Pochi giorni dopo il suo arrivo, morirà con il cuore devastato, una situazione molto probabilmente aggravata proprio dall’ultima imboscata (dodici squadristi contro lui solo, attorniati da una folla indifferente). Per Bruno Quaranta, l’interesse per Gobetti parte da molto lontano, dal 1976 in occasione del 50° anniversario della morte. Si tratta di un libro che mancava perché, a oggi, non è ancora stata realizzata la sua biografia. Guglielmo Alberti lo aveva definito il “resistente n° 1”. In effetti, prima ancora che tutto avesse inizio, Gobetti aveva individuato i rischi del fascismo prevedendo la sua durata ventennale e considerandolo la biografia di una nazione. Non solo, dai 18 anni, fondò tre riviste – cui collaborarono illustri uomini di cultura – e una casa editrice. Per questo e per moltissimi altri motivi, Piero Gobetti è una figura di intellettuale a tutto tondo, ancora oggi capace di parlare a noi che abitiamo il presente. Piero Gobetti fu tra i primi grandi avversari di Mussolini e del mussolinismo. Nell'arco della sua breve vita fondò tre riviste (tra cui La Rivoluzione Liberale) e una casa editrice, dove esordì anche Eugenio Montale con "Ossi di seppia". Molti sono i carteggi che stanno ancora venendo alla luce. Il saggio ripercorre gli ultimi giorni di vita del prodigioso e indimenticabile intellettuale, scomparso esule a Parigi nel 1926, neanche venticinquenne. Era partito da Torino, la sua città, il 3 febbraio. Morirà nella capitale francese neanche due settimane dopo. Il libro di Quaranta, dedicato al suo viaggio finale, è l'occasione per disegnarne la biografia intellettuale attraverso le figure che gli furono accanto come maestri e amici: da Luigi Einaudi a Carlo Levi, da Felice Casorati a Francesco Ruffini, da Natalino Sapegno a Luigi Salvatorelli, da Antonio Gramsci a Gaetano Salvemini. Fu tra i primi ad avversare Mussolini dicendo che non era nulla di nuovo nè una malattia su un corpo sano. Il fascismo, per Gobetti, era il corollario dei mali del nostro Paese. Considerava il Risorgimento, invece, il soliloquio di Cavour: non un movimento di popolo ma elitario. Mussolini si rende subito conto che Gobetti è uno dei suoi più grandi oppositori e invita il prefetto di Torino a rendergli la vita difficile e ci riuscì. Non fu mai marxista ma si avvicinò alla lotta operaia interessandosi alla formazione della classe dirigente e cercò di instaurare una collaborazione con l’ “aristocrazia” proletaria.

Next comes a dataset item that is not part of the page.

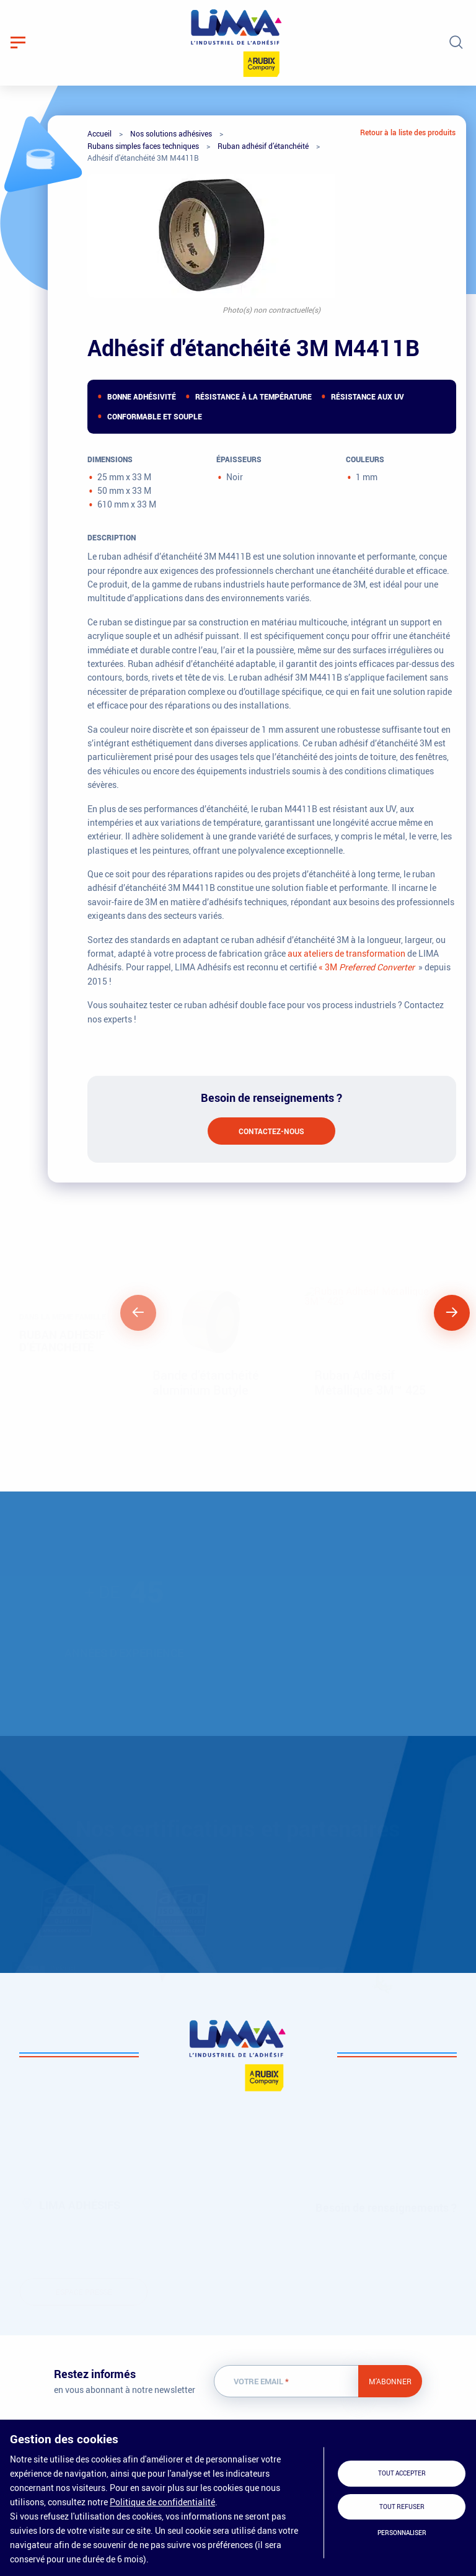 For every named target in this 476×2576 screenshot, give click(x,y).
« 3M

Quando parte per Parigi, lascia a Torino una giovane moglie e un figlio piccolissimo, con la speranza di trovare presto un appartamento per ricongiungersi con la famiglia. Purtroppo non ci riuscirà. La moglie Ada, però, è la sua vera erede ma anche la sua casa editrice che confluisce nell’ Einaudi dove convivono lo spirito gobettiano e quello gramsciano.
Oggi il pensiero di Piero Gobetti è più che mai attuale e, probabilmente, non è ancora stata scritta la sua autobiografia perché la sua vita non è ancora conclusa davvero.